[Aim of the task]: Repeat exactly the line that contains "Rue de la Maison-Forte" and every line after it, down to the last line of the entries below. Do not include pictures.

[Task input]:
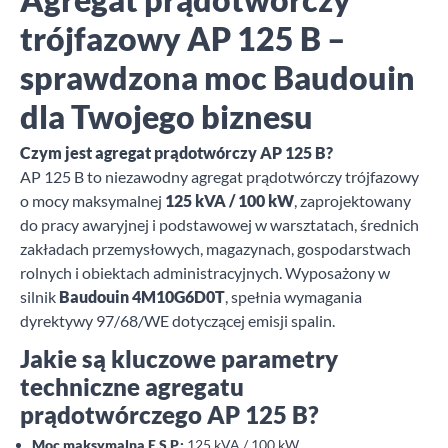
trójfazowy AP 125 B –
sprawdzona moc Baudouin
dla Twojego biznesu
Czym jest agregat prądotwórczy AP 125 B?
AP 125 B to niezawodny agregat prądotwórczy trójfazowy
o mocy maksymalnej
125 kVA / 100 kW
, zaprojektowany
do pracy awaryjnej i podstawowej w warsztatach, średnich
zakładach przemysłowych, magazynach, gospodarstwach
rolnych i obiektach administracyjnych. Wyposażony w
silnik
Baudouin 4M10G6D0T
, spełnia wymagania
dyrektywy 97/68/WE dotyczącej emisji spalin.
Jakie są kluczowe parametry
techniczne agregatu
prądotwórczego AP 125 B?
Moc maksymalna E.S.P.:
125 kVA / 100 kW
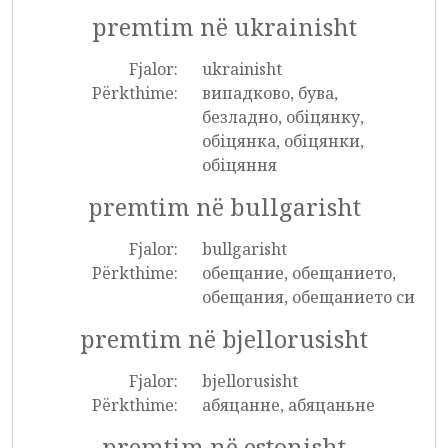
premtim në ukrainisht
Fjalor:
ukrainisht
Përkthime:
випадково, бува,
безладно, обіцянку,
обіцянка, обіцянки,
обіцяння
premtim në bullgarisht
Fjalor:
bullgarisht
Përkthime:
обещание, обещанието,
обещания, обещанието си
premtim në bjellorusisht
Fjalor:
bjellorusisht
Përkthime:
абяцанне, абяцаньне
premtim në estonisht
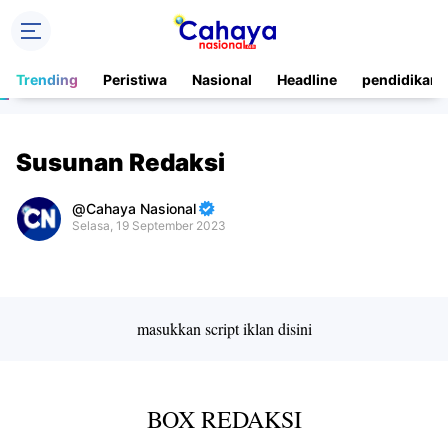
Trending
Peristiwa
Nasional
Headline
pendidikan
Susunan Redaksi
Cahaya Nasional
Selasa, 19 September 2023
Premium
By
Raushan
Design
masukkan script iklan disini
With
Shroff
Templates
BOX REDAKSI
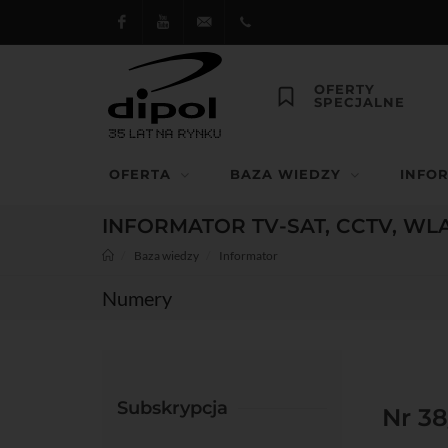
Facebook
Youtube
dipol@dipol.com.pl
+48
OFERTY
SPECJALNE
12
644
OFERTA
BAZA WIEDZY
INFO
29 13
INFORMATOR TV-SAT, CCTV, WL
Baza wiedzy
Informator
Numery
Subskrypcja
Nr 38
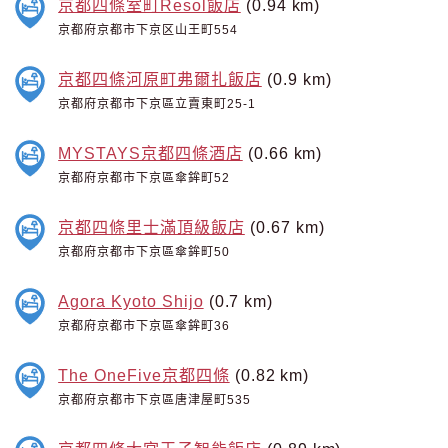
京都四條室町Resol飯店
(0.94 km)
京都府京都市下京区山王町554
京都四條河原町弗爾扎飯店
(0.9 km)
京都府京都市下京區立賣東町25-1
MYSTAYS京都四條酒店
(0.66 km)
京都府京都市下京區傘鉾町52
京都四條里士滿頂級飯店
(0.67 km)
京都府京都市下京區傘鉾町50
Agora Kyoto Shijo
(0.7 km)
京都府京都市下京區傘鉾町36
The OneFive京都四條
(0.82 km)
京都府京都市下京區唐津屋町535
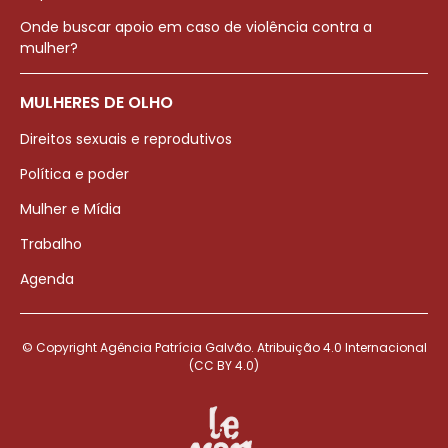
Onde buscar apoio em caso de violência contra a
mulher?
MULHERES DE OLHO
Direitos sexuais e reprodutivos
Política e poder
Mulher e Mídia
Trabalho
Agenda
© Copyright Agência Patrícia Galvão. Atribuição 4.0 Internacional
(CC BY 4.0)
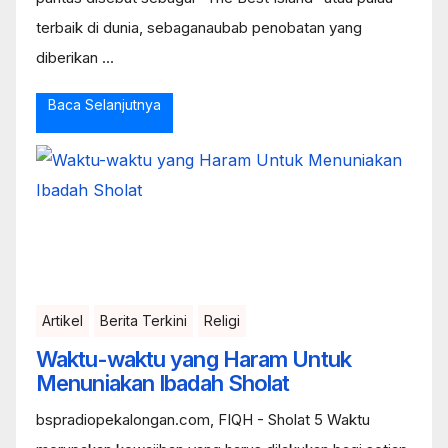
terbaik di dunia, sebaganaubab penobatan yang
diberikan ...
Baca Selanjutnya
Artikel
Berita Terkini
Religi
Waktu-waktu yang Haram Untuk
Menuniakan Ibadah Sholat
bspradiopekalongan.com, FIQH - Sholat 5 Waktu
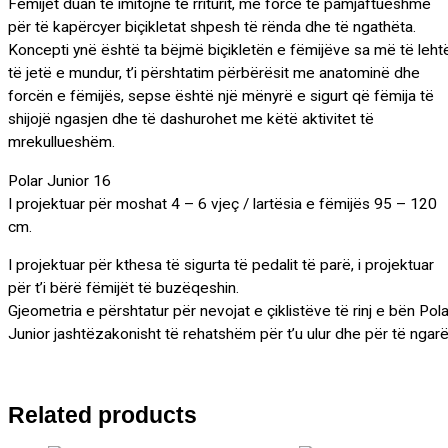
Fëmijët duan të imitojnë të rriturit, me forcë të pamjaftueshme
për të kapërcyer biçikletat shpesh të rënda dhe të ngathëta.
Koncepti ynë është ta bëjmë biçikletën e fëmijëve sa më të leht
të jetë e mundur, t’i përshtatim përbërësit me anatominë dhe
forcën e fëmijës, sepse është një mënyrë e sigurt që fëmija të
shijojë ngasjen dhe të dashurohet me këtë aktivitet të
mrekullueshëm.
Polar Junior 16
I projektuar për moshat 4 – 6 vjeç / lartësia e fëmijës 95 – 120
cm.
I projektuar për kthesa të sigurta të pedalit të parë, i projektuar
për t’i bërë fëmijët të buzëqeshin.
Gjeometria e përshtatur për nevojat e çiklistëve të rinj e bën Pola
Junior jashtëzakonisht të rehatshëm për t’u ulur dhe për të ngarë
Related products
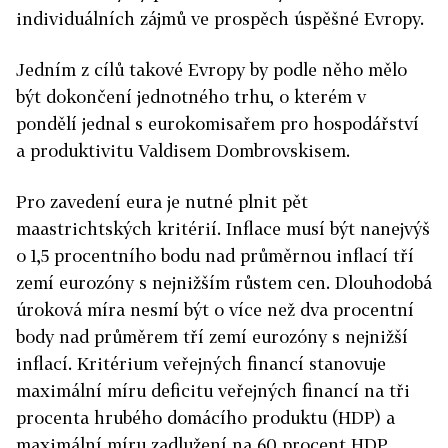
individuálních zájmů ve prospěch úspěšné Evropy.
Jedním z cílů takové Evropy by podle něho mělo
být dokončení jednotného trhu, o kterém v
pondělí jednal s eurokomisařem pro hospodářství
a produktivitu Valdisem Dombrovskisem.
Pro zavedení eura je nutné plnit pět
maastrichtských kritérií. Inflace musí být nanejvýš
o 1,5 procentního bodu nad průměrnou inflací tří
zemí eurozóny s nejnižším růstem cen. Dlouhodobá
úroková míra nesmí být o více než dva procentní
body nad průměrem tří zemí eurozóny s nejnižší
inflací. Kritérium veřejných financí stanovuje
maximální míru deficitu veřejných financí na tři
procenta hrubého domácího produktu (HDP) a
maximální míru zadlužení na 60 procent HDP.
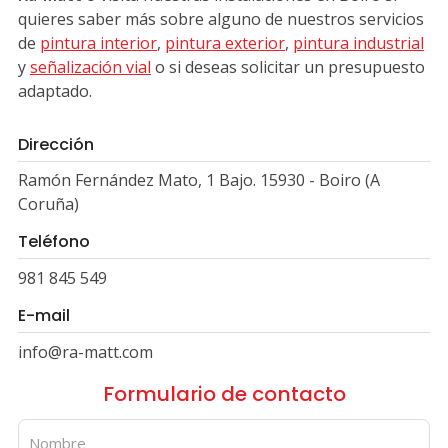
quieres saber más sobre alguno de nuestros servicios
de
pintura interior
,
pintura exterior
,
pintura industrial
y
señalización vial
o si deseas solicitar un presupuesto
adaptado.
Dirección
Ramón Fernández Mato, 1 Bajo. 15930 - Boiro (A
Coruña)
Teléfono
981 845 549
E-mail
info@ra-matt.com
Formulario de contacto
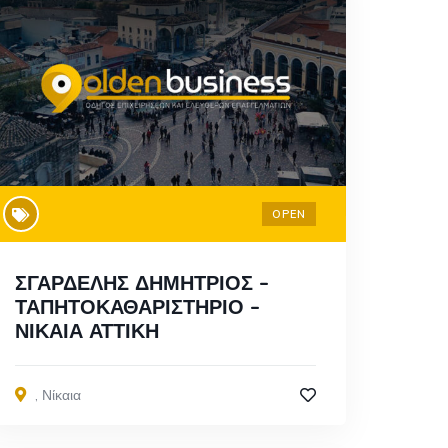
OPEN
ΣΓΑΡΔΕΛΗΣ ΔΗΜΗΤΡΙΟΣ –
ΤΑΠΗΤΟΚΑΘΑΡΙΣΤΗΡΙΟ –
ΝΙΚΑΙΑ ΑΤΤΙΚΗ
,
Νίκαια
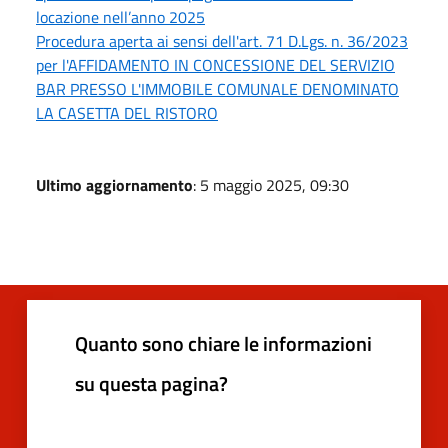
locazione nell’anno 2025
Procedura aperta ai sensi dell'art. 71 D.Lgs. n. 36/2023
per l'AFFIDAMENTO IN CONCESSIONE DEL SERVIZIO
BAR PRESSO L'IMMOBILE COMUNALE DENOMINATO
LA CASETTA DEL RISTORO
Ultimo aggiornamento
: 5 maggio 2025, 09:30
Quanto sono chiare le informazioni
su questa pagina?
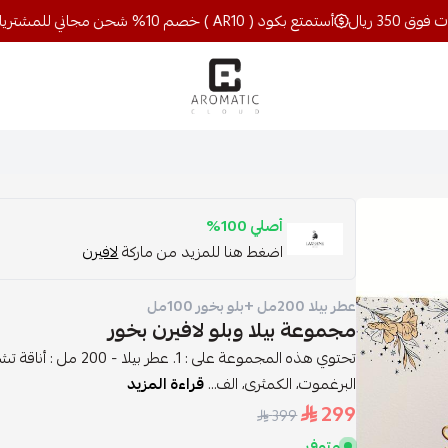
أستمتع بكود ( AR10 ) خصم 10% شحن مجاني للمشتريات فوق 350 ريال
اروماتيك كلاود
أصلي 100%
اضغط هنا للمزيد من ماركة
لافيرن
عطر بيلا 200مل +بلو بخور 100مل
مجموعة بيلا وبلو لافيرن بخور
تحتوي هذه المجموعة على :
البرغموت، الكمثرى، الف...
قراءة المزيد
299
399
متوفر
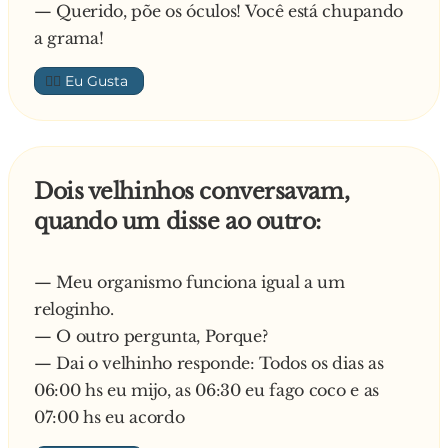
— Querido, põe os óculos! Você está chupando
a grama!
👍🏼
Dois velhinhos conversavam,
quando um disse ao outro:
— Meu organismo funciona igual a um
reloginho.
— O outro pergunta, Porque?
— Dai o velhinho responde: Todos os dias as
06:00 hs eu mijo, as 06:30 eu fago coco e as
07:00 hs eu acordo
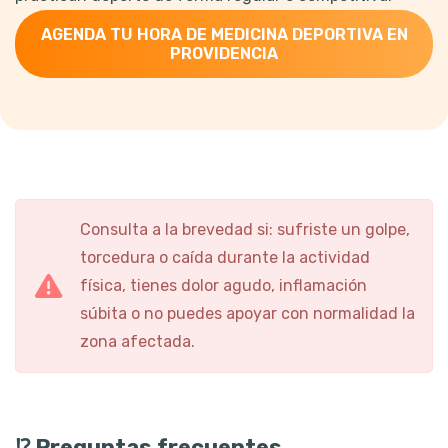
AGENDA TU HORA DE MEDICINA DEPORTIVA EN
PROVIDENCIA
Consulta a la brevedad si: sufriste un golpe,
torcedura o caída durante la actividad
física, tienes dolor agudo, inflamación
súbita o no puedes apoyar con normalidad la
zona afectada.
⁉️ Preguntas frecuentes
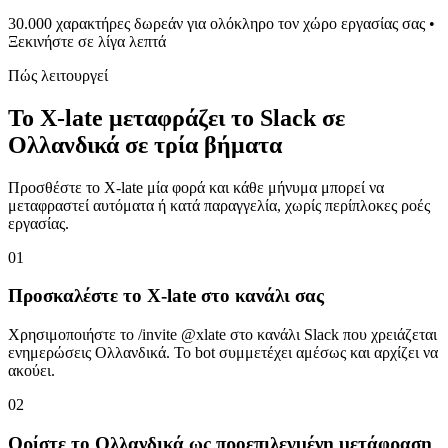
30.000 χαρακτήρες δωρεάν για ολόκληρο τον χώρο εργασίας σας •
Ξεκινήστε σε λίγα λεπτά
Πώς λειτουργεί
Το X-late μεταφράζει το Slack σε
Ολλανδικά σε τρία βήματα
Προσθέστε το X-late μία φορά και κάθε μήνυμα μπορεί να
μεταφραστεί αυτόματα ή κατά παραγγελία, χωρίς περίπλοκες ροές
εργασίας.
01
Προσκαλέστε το X-late στο κανάλι σας
Χρησιμοποιήστε το /invite @xlate στο κανάλι Slack που χρειάζεται
ενημερώσεις Ολλανδικά. Το bot συμμετέχει αμέσως και αρχίζει να
ακούει.
02
Ορίστε το Ολλανδικά ως προεπιλεγμένη μετάφραση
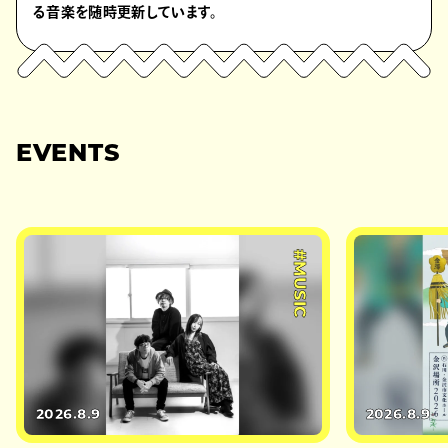
る音楽を随時更新しています。
EVENTS
#MUSIC
2026.8.9
2026.8.9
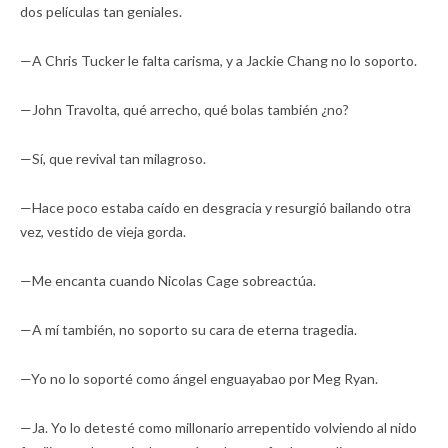
dos películas tan geniales.
—A Chris Tucker le falta carisma, y a Jackie Chang no lo soporto.
—John Travolta, qué arrecho, qué bolas también ¿no?
—Sí, que revival tan milagroso.
—Hace poco estaba caído en desgracia y resurgió bailando otra
vez, vestido de vieja gorda.
—Me encanta cuando Nicolas Cage sobreactúa.
—A mí también, no soporto su cara de eterna tragedia.
—Yo no lo soporté como ángel enguayabao por Meg Ryan.
—Ja. Yo lo detesté como millonario arrepentido volviendo al nido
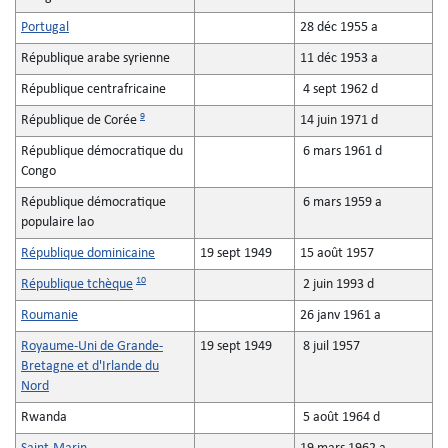
Portugal
28 déc 1955 a
République arabe syrienne
11 déc 1953 a
République centrafricaine
4 sept 1962 d
9
République de Corée
14 juin 1971 d
République démocratique du
6 mars 1961 d
Congo
République démocratique
6 mars 1959 a
populaire lao
République dominicaine
19 sept 1949
15 août 1957
10
République tchèque
2 juin 1993 d
Roumanie
26 janv 1961 a
Royaume-Uni de Grande-
19 sept 1949
8 juil 1957
Bretagne et d'Irlande du
Nord
Rwanda
5 août 1964 d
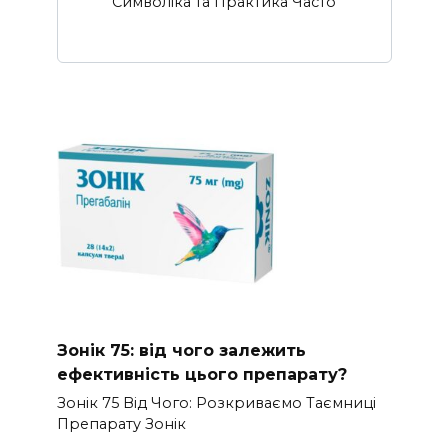
Символіка та Практика Часто
Зонік 75: від чого залежить
ефективність цього препарату?
Зонік 75 Від Чого: Розкриваємо Таємниці
Препарату Зонік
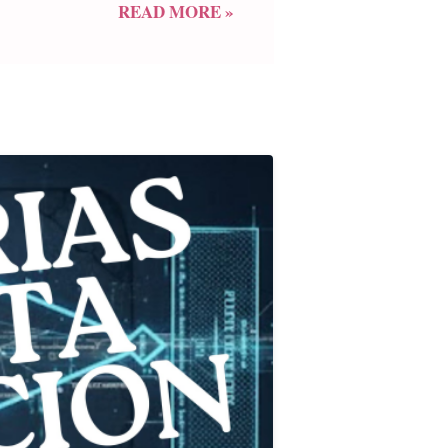
onto, se encontró inmersa -dicen
READ MORE »
culaban sobre la solución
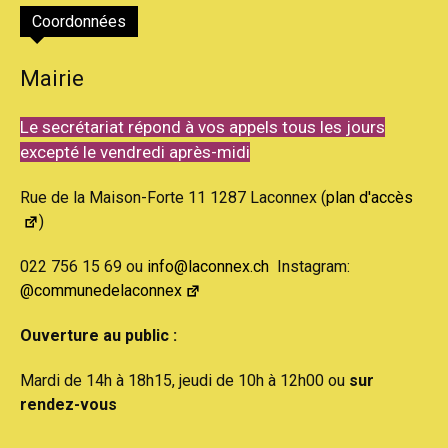
Coordonnées
Mairie
Le secrétariat répond à vos appels tous les jours
excepté le vendredi après-midi
Rue de la Maison-Forte 11 1287 Laconnex (
plan d'accès
)
022 756 15 69 ou
info@laconnex.ch
Instagram:
@communedelaconnex
Ouverture au public :
Mardi de 14h à 18h15, jeudi de 10h à 12h00 ou
sur
rendez-vous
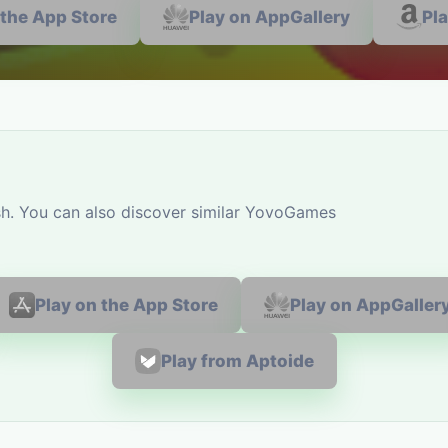
 the App Store
Play on AppGallery
Pl
sh. You can also discover similar YovoGames
Play on the App Store
Play on AppGaller
Play from Aptoide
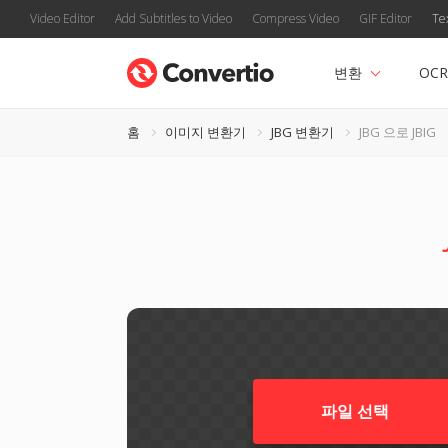
Video Editor
Add Subtitles to Video
Compress Video
GIF Editor
Te
변환
OCR
홈
이미지 변환기
JBG 변환기
JBG 으로 JBIG
파일 선택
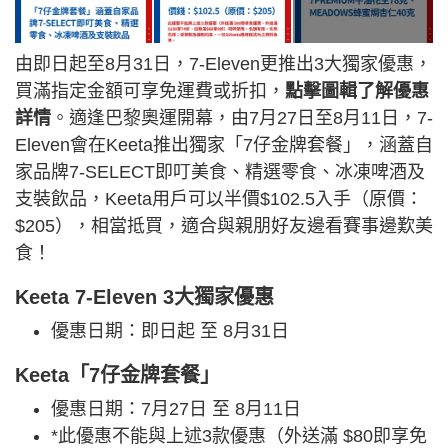
由即日起至8月31日，7-Eleven更推出3大獨家優惠，
買滿指定金額可享免運費或折扣，
點擊圖輯了解優惠
詳情
。適逢巴黎奧運開幕，由7月27日至8月11日，7-
Eleven會在Keeta推出獨家「7仔金牌套餐」，涵蓋自
家品牌7-SELECT即叮美食、精選零食、冰凍啤酒及
支裝飲品，Keeta用戶可以半價$102.5入手（原價：
$205），相當抵買，適合與親朋好友邊看賽事邊歎美
食！
Keeta 7-Eleven 3大獨家優惠
優惠日期：即日起 至 8月31日
Keeta「7仔金牌套餐」
優惠日期：7月27日 至 8月11日
*此優惠不能與上述3款優惠（外送滿 $80即享免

[Answer to this task]:
Rue de la Maison-Forte 11 1287 Laconnex (
plan d'accès
)
022 756 15 69 ou
info@laconnex.ch
Instagram:
@communedelaconnex
Ouverture au public :
Mardi de 14h à 18h15, jeudi de 10h à 12h00 ou
sur
rendez-vous
 the App Store
Play on AppGallery
Pl
sh. You can also discover similar YovoGames
Play on the App Store
Play on AppGaller
Play from Aptoide
Video Editor
Add Subtitles to Video
Compress Video
GIF Editor
Te
변환
OCR
홈
이미지 변환기
JBG 변환기
JBG 으로 JBIG
파일 선택
由即日起至8月31日，7-Eleven更推出3大獨家優惠，
買滿指定金額可享免運費或折扣，
點擊圖輯了解優惠
詳情
。適逢巴黎奧運開幕，由7月27日至8月11日，7-
Eleven會在Keeta推出獨家「7仔金牌套餐」，涵蓋自
家品牌7-SELECT即叮美食、精選零食、冰凍啤酒及
支裝飲品，Keeta用戶可以半價$102.5入手（原價：
$205），相當抵買，適合與親朋好友邊看賽事邊歎美
食！
Keeta 7-Eleven 3大獨家優惠
優惠日期：即日起 至 8月31日
Keeta「7仔金牌套餐」
優惠日期：7月27日 至 8月11日
*此優惠不能與上述3款優惠（外送滿 $80即享免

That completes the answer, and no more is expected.